Question

Work out the following division
(i)$\left( {10x - 25} \right) \div 5$
(ii)$\left( {10x - 25} \right) \div \left( {2x - 5} \right)$
(iii)$10y\left( {6y + 21} \right) \div 5\left( {2y + 7} \right)$
(iv)$9{x^2}{y^2}\left( {3z - 24} \right) \div 27xy\left( {z - 8} \right)$
(v)$96abc\left( {3a - 12} \right)\left( {5b - 30} \right) \div 144\left( {a - 4} \right)\left( {b - 6} \right)$

Answer 1

Hint:Here, we will use the factorization process. All the terms in the question can be expanded into their factors which will result in simplified expression.

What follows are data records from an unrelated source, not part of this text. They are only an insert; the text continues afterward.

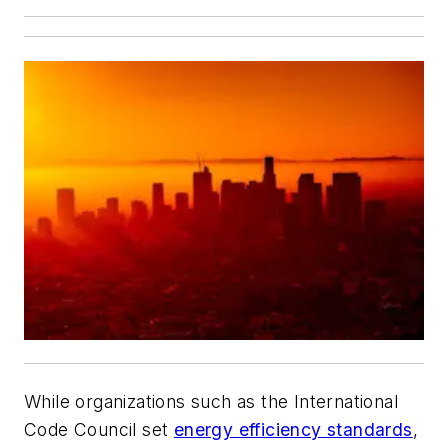
While organizations such as the International
Code Council set
energy efficiency standards
,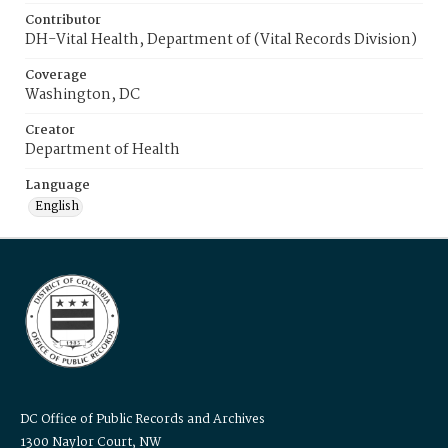
Contributor
DH-Vital Health, Department of (Vital Records Division)
Coverage
Washington, DC
Creator
Department of Health
Language
English
DC Office of Public Records and Archives
1300 Naylor Court, NW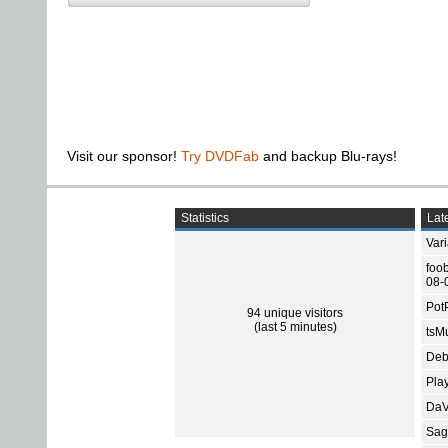
Visit our sponsor!
Try DVDFab
and backup Blu-rays!
Statistics
Late
Var
foo
08-
Pot
94 unique visitors
(last 5 minutes)
tsMu
Deb
Pla
DaV
Sage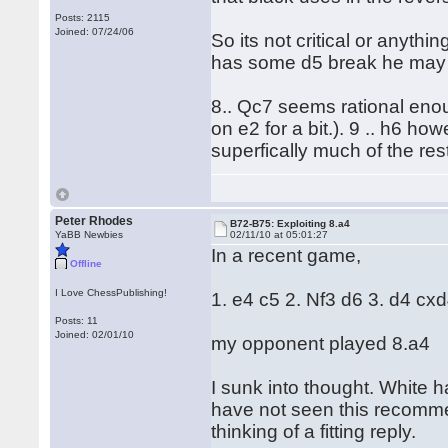
Posts: 2115
Joined: 07/24/06
So its not critical or anyth
has some d5 break he may ev
8.. Qc7 seems rational eno
on e2 for a bit.). 9 .. h6 h
superfically much of the re
Peter Rhodes
B72-B75: Exploiting 8.a4
YaBB Newbies
02/11/10 at 05:01:27
In a recent game,
Offline
I Love ChessPublishing!
1. e4 c5 2. Nf3 d6 3. d4 cx
Posts: 11
Joined: 02/01/10
my opponent played 8.a4
I sunk into thought. White h
have not seen this recomm
thinking of a fitting reply.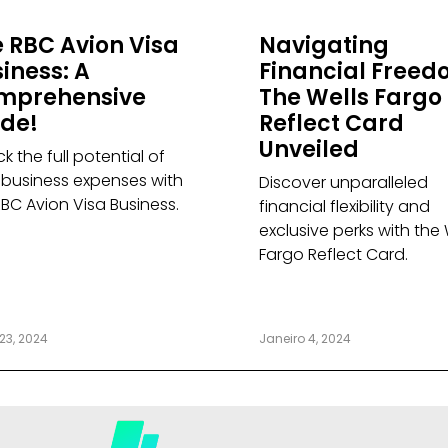
 RBC Avion Visa
Navigating
iness: A
Financial Freed
mprehensive
The Wells Fargo
ide!
Reflect Card
Unveiled
k the full potential of
 business expenses with
Discover unparalleled
RBC Avion Visa Business.
financial flexibility and
exclusive perks with the 
Fargo Reflect Card.
23, 2024
Janeiro 4, 2024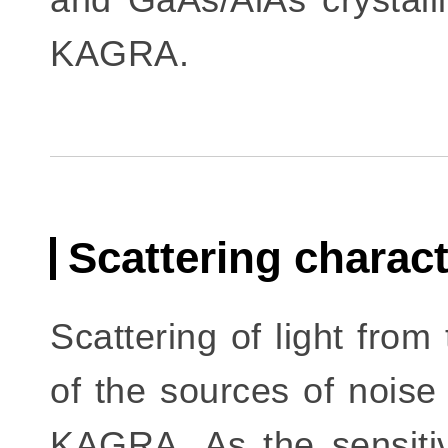
KAGRA.
Scattering charac
Scattering of light from
of the sources of noise 
KAGRA. As the sensitivi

Complete step-by-step solution
(i)Expand the terms in the expression $\left( {10x - 25} \right) \div 5$ into their factors.
$\begin{array}{c}
\left( {10x - 25} \right) \div 5 = \dfrac{{5 \times 2 \times x - 5 \times 5}}{5}\\
 = \dfrac{{5\left( {2x - 5} \right)}}{5}\\
 = 2x - 5
\end{array}$
Therefore, $2x - 5$ is the factor.
(ii)Expand the terms in the expression $\left( {10x - 25} \right) \div \left( {2x - 5} \right)$ into their factors.
$\begin{array}{c}
\left( {10x - 25} \right) \div \left( {2x - 5} \right) = \dfrac{{2 \times 5 \times x - 5 \times 5}}{{2x - 5}}\\
 = \dfrac{{5\left( {2x - 5} \right)}}{{2x - 5}}\\
 = 5
\end{array}$
Therefore, $5$ is the factor.
(iii) Expand the terms in the expression $10y\left( {6y + 21} \right) \div 5\left( {2y + 7} \right)$ into their factors.
$\begin{array}{c}
10y\left( {6y + 21} \right) \div 5\left( {2y + 7} \right) = \dfrac{{2 \times 5 \times y\left( {2 \times 3 \times y + \left( {3 \times 7} \right)} \right)}}{{5\left( {2y + 7} \right)}}\\
 = \dfrac{{2 \times 5 \times y \times 3\left( {2y + 7} \right)}}{{5\left( {2y + 7} \right)}}\\
 = 6y
\end{array}$
Therefore, $6y$ is the factor.
(iv)Expand the terms in the expression $9{x^2}{y^2}\left( {3z - 24} \right) \div 27xy\left( {z - 8} \right)$ into their factors.
\[\begin{array}{c}
9{x^2}{y^2}\left( {3z - 24} \right) \div 27xy\left( {z - 8} \right) = \dfrac{{9{x^2}{y^2}\left[ {\left( {3 \times z} \right) - \left( {2 \times 2 \times 2 \times 3} \right)} \right]}}{{27xy\left( {z - 8} \right)}}\\
 = \dfrac{{{x^2}{y^2} \times 3\left[ {z - 8} \right]}}{{3xy\left( {z - 8} \right)}}\\
 = xy
\end{array}\]
Therefore, $xy$ is the factor.
(v) Expand the terms in the expression $96abc\left( {3a - 12} \right)\left( {5b - 30} \right) \div 144\left( {a - 4} \right)\left( {b - 6} \right)$ into their factors.
\[\begin{array}{c}
96abc\left( {3a - 12} \right)\left( {5b - 30} \right) \div 144\left( {a - 4} \right)\left( {b - 6} \right) = \dfrac{{96abc\left( {3 \times a - 3 \times 4} \right)\left( {5 \times b - 2 \times 3 \times 5} \right)}}{{144\left( {a - 4} \right)\left( {b - 6} \right)}}\\
 = \dfrac{{2abc \times 3 \times 5\left( {a - 4} \right)\left( {b - 6} \right)}}{{3\left( {a - 4} \right)\left( {b - 6} \right)}}\\
 = 10abc
\end{array}\]
Therefore, $10abc$ is the factor.

Note: In such types of problems, we will factorize the dividend. The common factors will be cancelled considering that the value of the divisor is not zero. Make sure to check the common terms in the expression so that these terms can be resolved to get the answer.